The mausoleums in Central Florida were surveyed and analyzed for trends involving both the physical structure of the tombs and the demographics of the individuals within them. A number of observations about the tomb structures were noted. The 107 mausoleums display a variety of construction materials, architectural styles, and epitaph choices. The materials used to build these structures went through identifiable phases of concrete/brick, marble, and granite. Double crypts are the normal arrangement used in the survey area. The 1960s and 1970s were the most popular decades for the construction of mausoleums, followed by another big jump in the 1990s. The majority of mausoleums are oriented on the cardinal coordinates, the only exceptions being those in memorial parks that face the curved driveways and lakeshores. A small percentage of tombs are inscribed with epitaphs that can be categorized by relationship, religious quotes, and other common phrases, such as “Rest in Peace.”

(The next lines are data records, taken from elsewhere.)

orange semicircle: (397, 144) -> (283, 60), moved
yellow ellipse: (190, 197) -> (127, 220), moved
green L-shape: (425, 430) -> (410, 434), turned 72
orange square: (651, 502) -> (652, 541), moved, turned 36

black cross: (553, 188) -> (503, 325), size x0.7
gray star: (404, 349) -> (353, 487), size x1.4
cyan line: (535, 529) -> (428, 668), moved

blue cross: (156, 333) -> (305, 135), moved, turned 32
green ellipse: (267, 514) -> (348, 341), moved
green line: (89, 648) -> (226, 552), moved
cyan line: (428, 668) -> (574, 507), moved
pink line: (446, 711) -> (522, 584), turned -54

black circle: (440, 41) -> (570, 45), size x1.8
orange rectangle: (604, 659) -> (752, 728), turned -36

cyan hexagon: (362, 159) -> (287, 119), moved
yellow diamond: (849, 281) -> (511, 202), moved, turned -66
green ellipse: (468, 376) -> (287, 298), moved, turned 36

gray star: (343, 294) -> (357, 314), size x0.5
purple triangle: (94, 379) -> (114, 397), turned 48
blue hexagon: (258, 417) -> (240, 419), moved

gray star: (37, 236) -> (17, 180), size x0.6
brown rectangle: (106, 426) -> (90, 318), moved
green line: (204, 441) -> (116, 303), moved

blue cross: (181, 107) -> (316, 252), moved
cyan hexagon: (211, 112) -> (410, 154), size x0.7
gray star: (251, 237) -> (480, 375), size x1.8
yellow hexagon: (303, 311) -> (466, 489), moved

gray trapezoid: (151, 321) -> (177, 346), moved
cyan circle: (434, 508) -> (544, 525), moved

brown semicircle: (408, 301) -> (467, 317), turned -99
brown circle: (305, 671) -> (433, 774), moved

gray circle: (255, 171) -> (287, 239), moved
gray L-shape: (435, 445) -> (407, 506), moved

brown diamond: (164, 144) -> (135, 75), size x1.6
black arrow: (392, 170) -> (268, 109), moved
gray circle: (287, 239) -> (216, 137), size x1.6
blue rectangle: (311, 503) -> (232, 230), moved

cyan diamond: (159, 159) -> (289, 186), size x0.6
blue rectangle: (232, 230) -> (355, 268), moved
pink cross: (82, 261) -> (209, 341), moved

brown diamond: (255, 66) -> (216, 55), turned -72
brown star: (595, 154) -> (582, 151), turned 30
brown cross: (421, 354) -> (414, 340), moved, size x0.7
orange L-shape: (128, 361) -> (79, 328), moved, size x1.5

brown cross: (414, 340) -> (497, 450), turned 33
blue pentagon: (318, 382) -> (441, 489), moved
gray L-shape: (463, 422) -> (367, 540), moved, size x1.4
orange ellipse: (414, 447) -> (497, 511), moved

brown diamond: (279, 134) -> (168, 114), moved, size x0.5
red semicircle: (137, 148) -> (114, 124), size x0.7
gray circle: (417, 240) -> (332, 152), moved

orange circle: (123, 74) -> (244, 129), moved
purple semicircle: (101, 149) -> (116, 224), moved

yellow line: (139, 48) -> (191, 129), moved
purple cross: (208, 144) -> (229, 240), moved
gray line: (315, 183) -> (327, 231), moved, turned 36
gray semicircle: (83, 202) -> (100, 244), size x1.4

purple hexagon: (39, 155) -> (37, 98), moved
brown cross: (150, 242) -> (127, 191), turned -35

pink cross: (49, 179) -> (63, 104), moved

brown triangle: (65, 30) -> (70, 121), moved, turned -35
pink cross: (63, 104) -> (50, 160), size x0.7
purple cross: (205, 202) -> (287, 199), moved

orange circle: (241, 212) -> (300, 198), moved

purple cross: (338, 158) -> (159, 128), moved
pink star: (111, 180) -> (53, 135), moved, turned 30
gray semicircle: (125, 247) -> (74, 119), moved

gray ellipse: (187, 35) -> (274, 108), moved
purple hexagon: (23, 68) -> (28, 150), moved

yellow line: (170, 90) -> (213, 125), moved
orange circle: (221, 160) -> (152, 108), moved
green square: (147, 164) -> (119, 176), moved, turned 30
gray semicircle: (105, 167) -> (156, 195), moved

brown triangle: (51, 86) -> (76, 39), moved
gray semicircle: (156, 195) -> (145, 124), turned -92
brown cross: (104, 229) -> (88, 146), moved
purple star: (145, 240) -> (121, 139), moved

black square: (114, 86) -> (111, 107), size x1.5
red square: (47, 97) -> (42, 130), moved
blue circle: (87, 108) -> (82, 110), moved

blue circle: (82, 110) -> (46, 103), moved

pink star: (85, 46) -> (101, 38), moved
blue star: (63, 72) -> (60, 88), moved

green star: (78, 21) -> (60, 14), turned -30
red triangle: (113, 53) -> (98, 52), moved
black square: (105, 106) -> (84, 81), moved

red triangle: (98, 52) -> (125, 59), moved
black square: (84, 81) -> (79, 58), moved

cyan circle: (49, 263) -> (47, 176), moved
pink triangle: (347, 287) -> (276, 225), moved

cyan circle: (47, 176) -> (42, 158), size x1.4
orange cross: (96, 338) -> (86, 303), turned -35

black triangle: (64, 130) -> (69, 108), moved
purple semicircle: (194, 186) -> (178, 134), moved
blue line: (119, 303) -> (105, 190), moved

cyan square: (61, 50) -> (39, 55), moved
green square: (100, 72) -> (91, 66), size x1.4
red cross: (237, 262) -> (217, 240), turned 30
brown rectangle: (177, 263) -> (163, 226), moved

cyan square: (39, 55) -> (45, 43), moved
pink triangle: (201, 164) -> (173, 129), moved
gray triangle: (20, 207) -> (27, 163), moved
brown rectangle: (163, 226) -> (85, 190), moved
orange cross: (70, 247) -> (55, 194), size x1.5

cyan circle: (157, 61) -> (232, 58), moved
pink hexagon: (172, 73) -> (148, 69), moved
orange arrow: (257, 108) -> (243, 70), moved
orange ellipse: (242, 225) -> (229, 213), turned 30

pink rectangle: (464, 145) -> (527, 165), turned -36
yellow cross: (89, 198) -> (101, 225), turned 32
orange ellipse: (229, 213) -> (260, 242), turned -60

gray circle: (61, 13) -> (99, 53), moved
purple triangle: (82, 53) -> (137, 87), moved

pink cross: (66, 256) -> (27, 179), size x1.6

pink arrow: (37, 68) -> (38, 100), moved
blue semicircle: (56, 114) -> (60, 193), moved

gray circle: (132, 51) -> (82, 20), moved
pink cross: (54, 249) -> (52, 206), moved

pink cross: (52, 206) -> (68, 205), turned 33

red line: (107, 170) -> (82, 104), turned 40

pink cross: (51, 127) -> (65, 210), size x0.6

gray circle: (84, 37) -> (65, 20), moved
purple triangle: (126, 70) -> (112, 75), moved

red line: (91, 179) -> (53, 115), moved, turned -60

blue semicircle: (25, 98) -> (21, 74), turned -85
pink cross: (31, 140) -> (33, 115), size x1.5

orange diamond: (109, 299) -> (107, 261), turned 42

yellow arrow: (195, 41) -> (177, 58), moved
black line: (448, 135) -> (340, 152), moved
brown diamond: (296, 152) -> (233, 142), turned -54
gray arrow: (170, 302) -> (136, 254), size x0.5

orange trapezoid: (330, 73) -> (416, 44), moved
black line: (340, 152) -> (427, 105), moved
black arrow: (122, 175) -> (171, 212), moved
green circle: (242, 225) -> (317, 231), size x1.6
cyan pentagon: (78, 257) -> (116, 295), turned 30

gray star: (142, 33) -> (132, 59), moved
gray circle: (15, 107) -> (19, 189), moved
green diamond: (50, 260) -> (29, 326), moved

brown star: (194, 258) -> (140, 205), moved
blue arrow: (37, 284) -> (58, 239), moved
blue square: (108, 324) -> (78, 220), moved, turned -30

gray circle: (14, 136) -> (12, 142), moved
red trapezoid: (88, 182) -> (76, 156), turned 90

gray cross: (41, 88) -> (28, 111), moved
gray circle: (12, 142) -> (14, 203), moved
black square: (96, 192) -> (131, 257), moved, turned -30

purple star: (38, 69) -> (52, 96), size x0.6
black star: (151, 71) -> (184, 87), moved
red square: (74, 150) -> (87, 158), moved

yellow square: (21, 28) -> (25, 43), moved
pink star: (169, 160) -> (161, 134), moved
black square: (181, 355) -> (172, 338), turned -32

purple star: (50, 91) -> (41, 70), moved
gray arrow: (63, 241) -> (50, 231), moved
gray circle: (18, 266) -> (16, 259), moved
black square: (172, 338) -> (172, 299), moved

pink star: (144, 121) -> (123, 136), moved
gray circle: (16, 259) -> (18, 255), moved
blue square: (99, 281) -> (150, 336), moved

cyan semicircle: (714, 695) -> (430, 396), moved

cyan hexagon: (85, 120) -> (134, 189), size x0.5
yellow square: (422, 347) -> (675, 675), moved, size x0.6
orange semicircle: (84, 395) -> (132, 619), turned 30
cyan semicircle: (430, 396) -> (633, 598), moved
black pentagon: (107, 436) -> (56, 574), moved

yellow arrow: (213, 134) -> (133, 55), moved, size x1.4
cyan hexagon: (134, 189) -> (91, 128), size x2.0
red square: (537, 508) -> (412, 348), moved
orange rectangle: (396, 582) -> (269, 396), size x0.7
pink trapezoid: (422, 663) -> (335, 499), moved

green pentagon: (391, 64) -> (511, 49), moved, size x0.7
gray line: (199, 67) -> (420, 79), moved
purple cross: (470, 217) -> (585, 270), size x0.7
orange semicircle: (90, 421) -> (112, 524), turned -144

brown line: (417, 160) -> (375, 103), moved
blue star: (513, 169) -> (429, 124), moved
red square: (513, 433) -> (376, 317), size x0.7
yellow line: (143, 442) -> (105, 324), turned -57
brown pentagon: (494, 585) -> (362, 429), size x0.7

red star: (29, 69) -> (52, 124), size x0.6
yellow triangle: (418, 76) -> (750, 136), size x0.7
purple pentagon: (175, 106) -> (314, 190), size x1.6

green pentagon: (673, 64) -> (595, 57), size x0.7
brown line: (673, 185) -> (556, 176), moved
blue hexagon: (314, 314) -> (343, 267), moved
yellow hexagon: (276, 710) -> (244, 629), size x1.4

In addition to physical traits of the tomb, trends in mausoleum usage are apparent from the demographic information gleaned from the families and historic data. Caucasians are the primary group entombed in family mausoleums. The ratio of men to women is fairly even, with children rarely entombed. In the popular double-crypt mausoleums, men are normally placed on the left, and they are usually the first interment. The people purchasing mausoleums were wealthy and lived longer than average lives. The median age at death was 77 years—10.91 years past the average life expectancy.
Wealthy Central Floridians have used aboveground private entombment for over a century. As the area continues to grow, other residents will also choose to create mausoleums to memorialize their families.